*What to produce*. All lines from the one holding "This screenshot has height=2576, width=148." through the last line of the entries below must be transcribed exactly, and no others. Pictures do not go in.

*Given information*.

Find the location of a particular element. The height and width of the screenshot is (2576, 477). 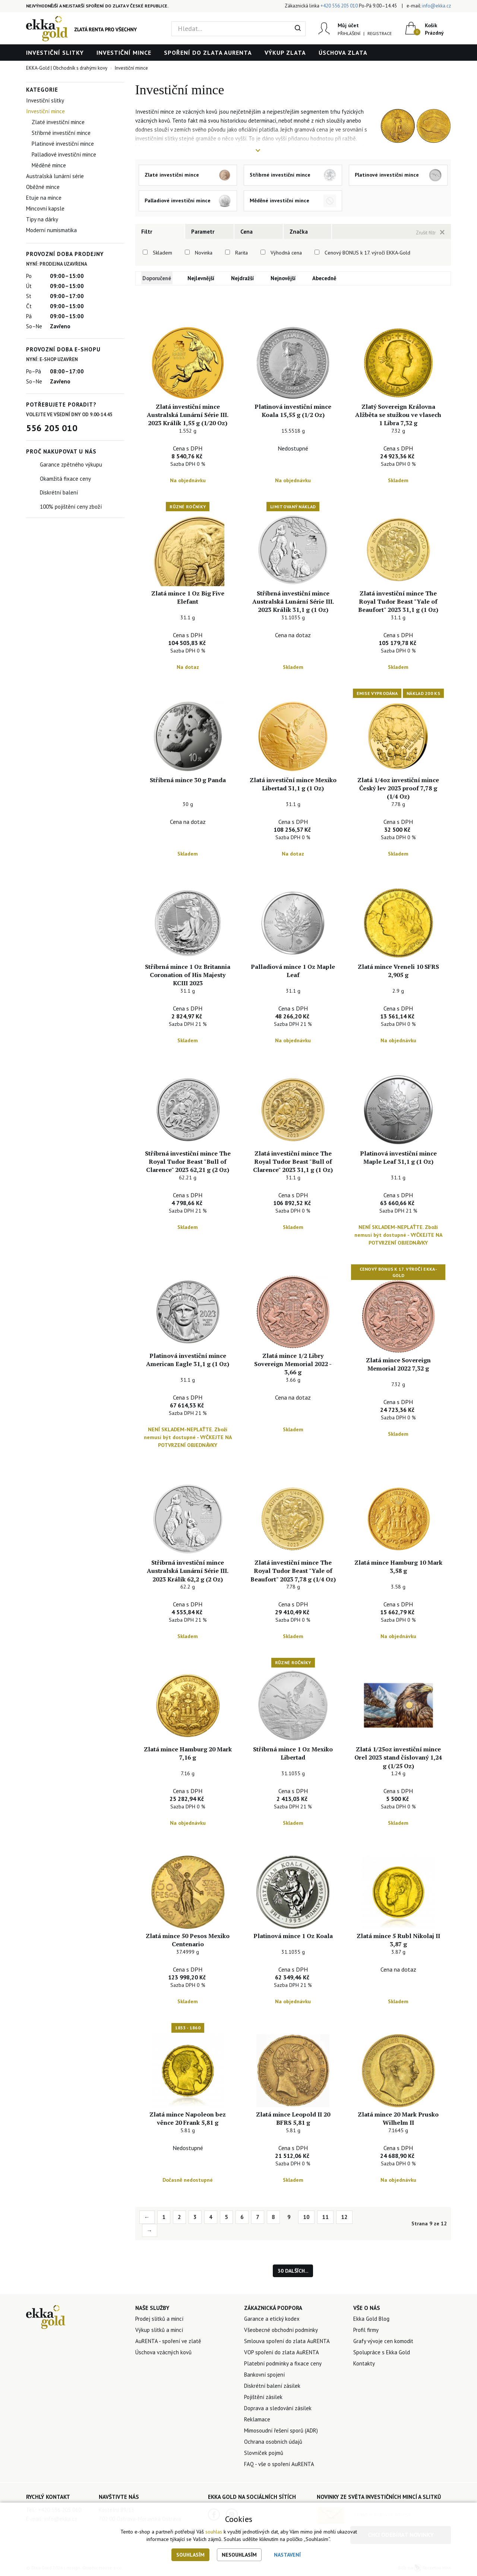

Palladiové investiční mince is located at coordinates (64, 154).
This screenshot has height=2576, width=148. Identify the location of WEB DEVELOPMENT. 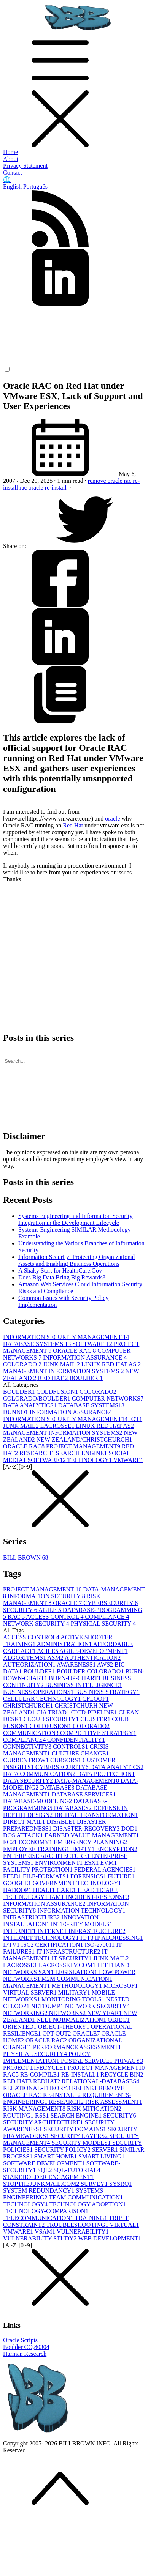
(109, 2238).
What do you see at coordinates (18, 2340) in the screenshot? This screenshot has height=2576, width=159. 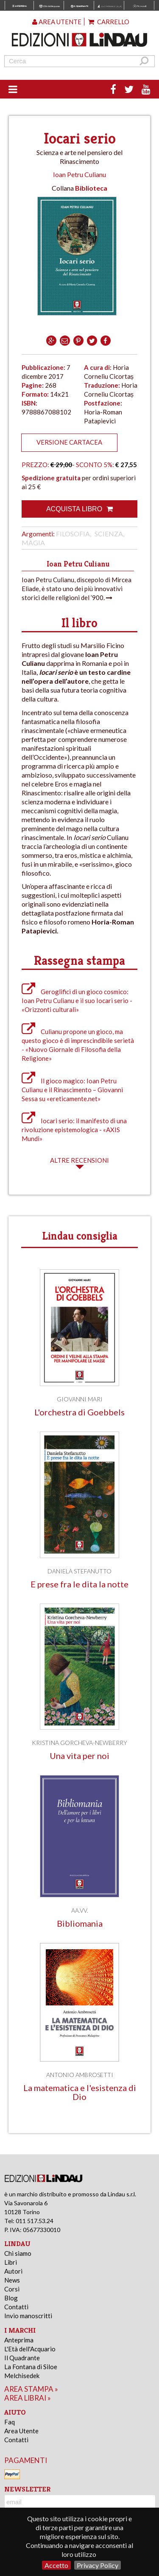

*Your response*.
This screenshot has height=2576, width=148. Identify the location of WEB DEVELOPMENT. 
(109, 2238).
What do you see at coordinates (18, 2340) in the screenshot? This screenshot has height=2576, width=159. 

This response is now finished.